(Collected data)
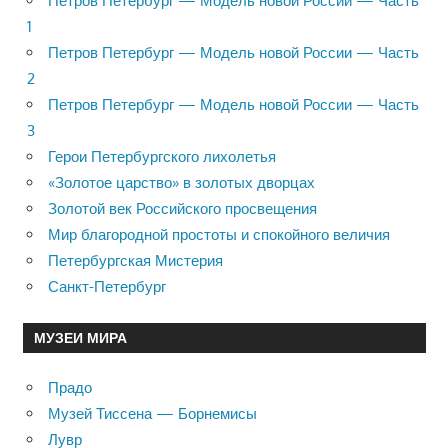
Петров Петербург — Модель новой России — Часть
1
Петров Петербург — Модель новой России — Часть
2
Петров Петербург — Модель новой России — Часть
3
Герои Петербургского лихолетья
«Золотое царство» в золотых дворцах
Золотой век Российского просвещения
Мир благородной простоты и спокойного величия
Петербургская Мистерия
Санкт-Петербург
МУЗЕИ МИРА
Прадо
Музей Тиссена — Борнемисы
Лувр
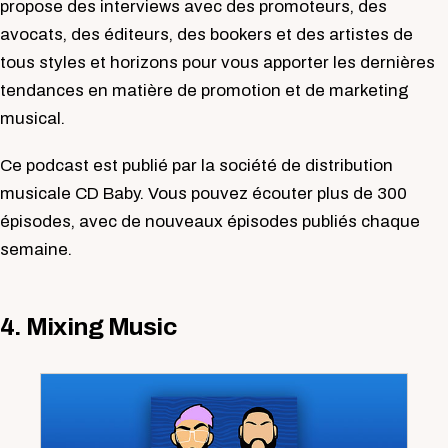
propose des interviews avec des promoteurs, des
avocats, des éditeurs, des bookers et des artistes de
tous styles et horizons pour vous apporter les dernières
tendances en matière de promotion et de marketing
musical.
Ce podcast est publié par la société de distribution
musicale CD Baby. Vous pouvez écouter plus de 300
épisodes, avec de nouveaux épisodes publiés chaque
semaine.
4. Mixing Music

● **To do**:
If a record holds a picture, drop the picture and return the rest of it exactly.

● **Response to the exercise**:
Петров Петербург — Модель новой России — Часть
1
Петров Петербург — Модель новой России — Часть
2
Петров Петербург — Модель новой России — Часть
3
Герои Петербургского лихолетья
«Золотое царство» в золотых дворцах
Золотой век Российского просвещения
Мир благородной простоты и спокойного величия
Петербургская Мистерия
Санкт-Петербург
МУЗЕИ МИРА
Прадо
Музей Тиссена — Борнемисы
Лувр
propose des interviews avec des promoteurs, des
avocats, des éditeurs, des bookers et des artistes de
tous styles et horizons pour vous apporter les dernières
tendances en matière de promotion et de marketing
musical.
Ce podcast est publié par la société de distribution
musicale CD Baby. Vous pouvez écouter plus de 300
épisodes, avec de nouveaux épisodes publiés chaque
semaine.
4. Mixing Music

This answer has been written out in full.